Task details:
In the entries that follow, find the line containing "شدند و من هنوز"; from there, copy every line exactly through the line containing "Я старшеклассник".
(Recorded data begins)
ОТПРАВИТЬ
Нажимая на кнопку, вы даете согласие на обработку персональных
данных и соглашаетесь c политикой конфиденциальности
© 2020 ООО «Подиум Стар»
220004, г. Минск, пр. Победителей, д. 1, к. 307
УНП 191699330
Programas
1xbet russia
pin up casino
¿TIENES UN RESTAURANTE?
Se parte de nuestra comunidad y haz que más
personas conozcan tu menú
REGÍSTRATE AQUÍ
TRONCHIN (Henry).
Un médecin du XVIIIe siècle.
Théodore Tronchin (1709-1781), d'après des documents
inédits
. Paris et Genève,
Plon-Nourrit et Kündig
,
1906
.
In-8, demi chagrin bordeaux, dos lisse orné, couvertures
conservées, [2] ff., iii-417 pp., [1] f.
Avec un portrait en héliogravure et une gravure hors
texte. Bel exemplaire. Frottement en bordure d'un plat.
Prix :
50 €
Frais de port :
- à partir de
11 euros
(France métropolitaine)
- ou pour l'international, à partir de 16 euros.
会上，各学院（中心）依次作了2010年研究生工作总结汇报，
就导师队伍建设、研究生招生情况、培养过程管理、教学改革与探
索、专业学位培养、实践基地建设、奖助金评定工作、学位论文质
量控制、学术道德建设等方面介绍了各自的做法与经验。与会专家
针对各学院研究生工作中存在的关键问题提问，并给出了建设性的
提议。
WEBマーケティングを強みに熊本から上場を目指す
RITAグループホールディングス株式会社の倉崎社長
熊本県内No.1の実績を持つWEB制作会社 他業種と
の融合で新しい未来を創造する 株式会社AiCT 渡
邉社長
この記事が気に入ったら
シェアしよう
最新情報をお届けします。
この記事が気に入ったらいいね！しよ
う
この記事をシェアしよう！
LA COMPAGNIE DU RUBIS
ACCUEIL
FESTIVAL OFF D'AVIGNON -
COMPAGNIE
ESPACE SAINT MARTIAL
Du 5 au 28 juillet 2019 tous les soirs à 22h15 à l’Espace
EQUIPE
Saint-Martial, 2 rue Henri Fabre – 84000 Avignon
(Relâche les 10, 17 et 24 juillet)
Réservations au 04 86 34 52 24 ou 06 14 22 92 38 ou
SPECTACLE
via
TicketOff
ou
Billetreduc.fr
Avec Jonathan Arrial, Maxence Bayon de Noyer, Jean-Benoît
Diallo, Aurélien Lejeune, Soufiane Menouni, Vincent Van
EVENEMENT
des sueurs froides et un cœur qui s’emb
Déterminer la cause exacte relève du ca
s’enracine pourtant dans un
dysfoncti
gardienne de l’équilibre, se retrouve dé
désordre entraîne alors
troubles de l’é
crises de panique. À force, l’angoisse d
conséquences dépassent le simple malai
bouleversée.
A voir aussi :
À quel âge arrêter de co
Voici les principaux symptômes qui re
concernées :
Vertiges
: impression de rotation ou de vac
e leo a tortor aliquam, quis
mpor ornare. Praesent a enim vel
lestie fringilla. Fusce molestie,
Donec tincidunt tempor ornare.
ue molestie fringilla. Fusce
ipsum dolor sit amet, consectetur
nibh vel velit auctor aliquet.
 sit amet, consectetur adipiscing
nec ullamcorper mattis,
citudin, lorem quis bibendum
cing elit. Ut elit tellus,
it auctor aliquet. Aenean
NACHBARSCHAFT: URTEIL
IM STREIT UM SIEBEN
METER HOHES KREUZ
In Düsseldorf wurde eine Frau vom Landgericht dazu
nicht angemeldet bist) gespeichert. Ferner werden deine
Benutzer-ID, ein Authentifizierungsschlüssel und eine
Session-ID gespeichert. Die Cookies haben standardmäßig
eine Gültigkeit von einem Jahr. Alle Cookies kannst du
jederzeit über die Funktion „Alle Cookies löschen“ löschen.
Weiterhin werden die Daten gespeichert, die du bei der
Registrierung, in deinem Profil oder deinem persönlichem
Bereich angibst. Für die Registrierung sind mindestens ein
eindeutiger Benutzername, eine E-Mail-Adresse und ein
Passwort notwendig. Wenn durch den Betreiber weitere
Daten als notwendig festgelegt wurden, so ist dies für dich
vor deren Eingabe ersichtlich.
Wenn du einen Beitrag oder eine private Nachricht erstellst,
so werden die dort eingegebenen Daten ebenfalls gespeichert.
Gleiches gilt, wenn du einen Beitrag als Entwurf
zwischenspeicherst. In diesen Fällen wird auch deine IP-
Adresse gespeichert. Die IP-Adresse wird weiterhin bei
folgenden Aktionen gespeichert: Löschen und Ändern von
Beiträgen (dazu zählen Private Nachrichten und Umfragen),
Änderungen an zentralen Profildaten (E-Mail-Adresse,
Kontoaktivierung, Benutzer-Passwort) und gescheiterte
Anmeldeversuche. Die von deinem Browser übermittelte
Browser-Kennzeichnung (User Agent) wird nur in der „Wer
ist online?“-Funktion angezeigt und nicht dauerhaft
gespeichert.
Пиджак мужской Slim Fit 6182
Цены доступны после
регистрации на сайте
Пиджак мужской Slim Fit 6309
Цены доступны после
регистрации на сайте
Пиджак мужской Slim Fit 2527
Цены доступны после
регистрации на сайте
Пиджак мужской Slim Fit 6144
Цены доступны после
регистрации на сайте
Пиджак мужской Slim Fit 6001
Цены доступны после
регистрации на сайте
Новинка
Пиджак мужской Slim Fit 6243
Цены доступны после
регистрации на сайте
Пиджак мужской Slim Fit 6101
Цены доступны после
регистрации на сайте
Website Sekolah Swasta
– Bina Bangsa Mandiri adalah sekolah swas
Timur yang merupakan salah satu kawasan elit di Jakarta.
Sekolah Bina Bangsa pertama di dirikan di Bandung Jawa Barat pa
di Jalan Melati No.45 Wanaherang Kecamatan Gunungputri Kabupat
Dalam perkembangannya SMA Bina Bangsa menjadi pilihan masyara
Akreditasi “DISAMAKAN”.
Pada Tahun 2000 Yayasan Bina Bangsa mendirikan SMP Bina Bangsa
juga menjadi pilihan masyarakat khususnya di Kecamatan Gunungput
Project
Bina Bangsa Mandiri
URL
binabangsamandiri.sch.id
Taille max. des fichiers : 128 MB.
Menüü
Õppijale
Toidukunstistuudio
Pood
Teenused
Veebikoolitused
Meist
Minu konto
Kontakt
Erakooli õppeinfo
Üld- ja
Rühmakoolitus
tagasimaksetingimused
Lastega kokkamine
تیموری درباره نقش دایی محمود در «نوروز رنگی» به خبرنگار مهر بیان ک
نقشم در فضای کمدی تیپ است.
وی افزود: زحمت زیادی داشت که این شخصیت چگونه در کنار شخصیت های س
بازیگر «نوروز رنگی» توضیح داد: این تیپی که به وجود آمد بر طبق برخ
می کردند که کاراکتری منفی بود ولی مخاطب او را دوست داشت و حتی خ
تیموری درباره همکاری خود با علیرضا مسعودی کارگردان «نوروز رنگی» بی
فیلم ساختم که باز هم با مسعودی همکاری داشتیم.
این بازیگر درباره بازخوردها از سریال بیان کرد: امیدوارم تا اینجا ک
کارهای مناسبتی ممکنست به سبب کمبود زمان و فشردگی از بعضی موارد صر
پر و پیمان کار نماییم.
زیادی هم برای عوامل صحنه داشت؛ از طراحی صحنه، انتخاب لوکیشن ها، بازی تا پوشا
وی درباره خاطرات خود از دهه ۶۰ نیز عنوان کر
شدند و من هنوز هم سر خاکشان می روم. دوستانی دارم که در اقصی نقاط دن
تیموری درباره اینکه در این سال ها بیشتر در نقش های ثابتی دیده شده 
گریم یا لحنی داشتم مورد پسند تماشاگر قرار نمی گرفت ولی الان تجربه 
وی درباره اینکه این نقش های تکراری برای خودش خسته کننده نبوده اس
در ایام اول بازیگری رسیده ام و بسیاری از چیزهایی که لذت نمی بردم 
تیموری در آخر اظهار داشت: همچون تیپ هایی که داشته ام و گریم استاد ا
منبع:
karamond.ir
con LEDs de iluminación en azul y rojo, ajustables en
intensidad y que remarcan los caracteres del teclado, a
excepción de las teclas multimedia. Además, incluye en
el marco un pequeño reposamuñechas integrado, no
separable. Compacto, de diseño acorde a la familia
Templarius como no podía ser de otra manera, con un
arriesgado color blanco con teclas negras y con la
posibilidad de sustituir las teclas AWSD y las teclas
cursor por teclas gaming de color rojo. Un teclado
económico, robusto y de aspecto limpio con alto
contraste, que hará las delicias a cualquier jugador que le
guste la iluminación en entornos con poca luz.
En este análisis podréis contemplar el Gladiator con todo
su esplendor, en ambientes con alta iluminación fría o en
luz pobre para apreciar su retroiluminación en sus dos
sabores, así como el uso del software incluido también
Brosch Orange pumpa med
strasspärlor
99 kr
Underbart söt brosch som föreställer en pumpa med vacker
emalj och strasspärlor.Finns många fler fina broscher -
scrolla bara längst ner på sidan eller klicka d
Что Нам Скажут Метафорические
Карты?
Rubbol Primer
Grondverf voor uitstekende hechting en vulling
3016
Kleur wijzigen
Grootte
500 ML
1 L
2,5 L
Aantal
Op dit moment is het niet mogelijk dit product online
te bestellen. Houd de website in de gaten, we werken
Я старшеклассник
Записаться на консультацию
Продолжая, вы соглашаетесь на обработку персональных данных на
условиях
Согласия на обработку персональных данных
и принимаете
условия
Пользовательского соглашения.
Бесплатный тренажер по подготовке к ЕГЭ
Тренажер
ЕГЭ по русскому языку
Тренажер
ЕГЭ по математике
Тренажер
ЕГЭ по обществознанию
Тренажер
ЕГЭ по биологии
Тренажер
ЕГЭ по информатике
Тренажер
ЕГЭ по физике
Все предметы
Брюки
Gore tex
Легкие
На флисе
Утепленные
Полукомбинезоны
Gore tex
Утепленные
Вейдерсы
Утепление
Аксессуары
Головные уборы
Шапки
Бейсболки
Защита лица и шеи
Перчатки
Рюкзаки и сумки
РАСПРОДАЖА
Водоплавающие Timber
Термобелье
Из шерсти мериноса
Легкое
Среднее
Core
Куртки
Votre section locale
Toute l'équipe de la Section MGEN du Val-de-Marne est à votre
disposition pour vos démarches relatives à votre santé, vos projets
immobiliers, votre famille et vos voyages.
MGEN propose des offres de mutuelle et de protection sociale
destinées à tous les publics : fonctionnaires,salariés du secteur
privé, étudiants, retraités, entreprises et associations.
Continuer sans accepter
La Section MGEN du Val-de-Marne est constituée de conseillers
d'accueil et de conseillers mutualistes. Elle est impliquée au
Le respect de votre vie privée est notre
(Recorded data ends)
Result of the exercise:
شدند و من هنوز هم سر خاکشان می روم. دوستانی دارم که در اقصی نقاط دن
تیموری درباره اینکه در این سال ها بیشتر در نقش های ثابتی دیده شده 
گریم یا لحنی داشتم مورد پسند تماشاگر قرار نمی گرفت ولی الان تجربه 
وی درباره اینکه این نقش های تکراری برای خودش خسته کننده نبوده اس
در ایام اول بازیگری رسیده ام و بسیاری از چیزهایی که لذت نمی بردم 
تیموری در آخر اظهار داشت: همچون تیپ هایی که داشته ام و گریم استاد ا
منبع:
karamond.ir
con LEDs de iluminación en azul y rojo, ajustables en
intensidad y que remarcan los caracteres del teclado, a
excepción de las teclas multimedia. Además, incluye en
el marco un pequeño reposamuñechas integrado, no
separable. Compacto, de diseño acorde a la familia
Templarius como no podía ser de otra manera, con un
arriesgado color blanco con teclas negras y con la
posibilidad de sustituir las teclas AWSD y las teclas
cursor por teclas gaming de color rojo. Un teclado
económico, robusto y de aspecto limpio con alto
contraste, que hará las delicias a cualquier jugador que le
guste la iluminación en entornos con poca luz.
En este análisis podréis contemplar el Gladiator con todo
su esplendor, en ambientes con alta iluminación fría o en
luz pobre para apreciar su retroiluminación en sus dos
sabores, así como el uso del software incluido también
Brosch Orange pumpa med
strasspärlor
99 kr
Underbart söt brosch som föreställer en pumpa med vacker
emalj och strasspärlor.Finns många fler fina broscher -
scrolla bara längst ner på sidan eller klicka d
Что Нам Скажут Метафорические
Карты?
Rubbol Primer
Grondverf voor uitstekende hechting en vulling
3016
Kleur wijzigen
Grootte
500 ML
1 L
2,5 L
Aantal
Op dit moment is het niet mogelijk dit product online
te bestellen. Houd de website in de gaten, we werken
Я старшеклассник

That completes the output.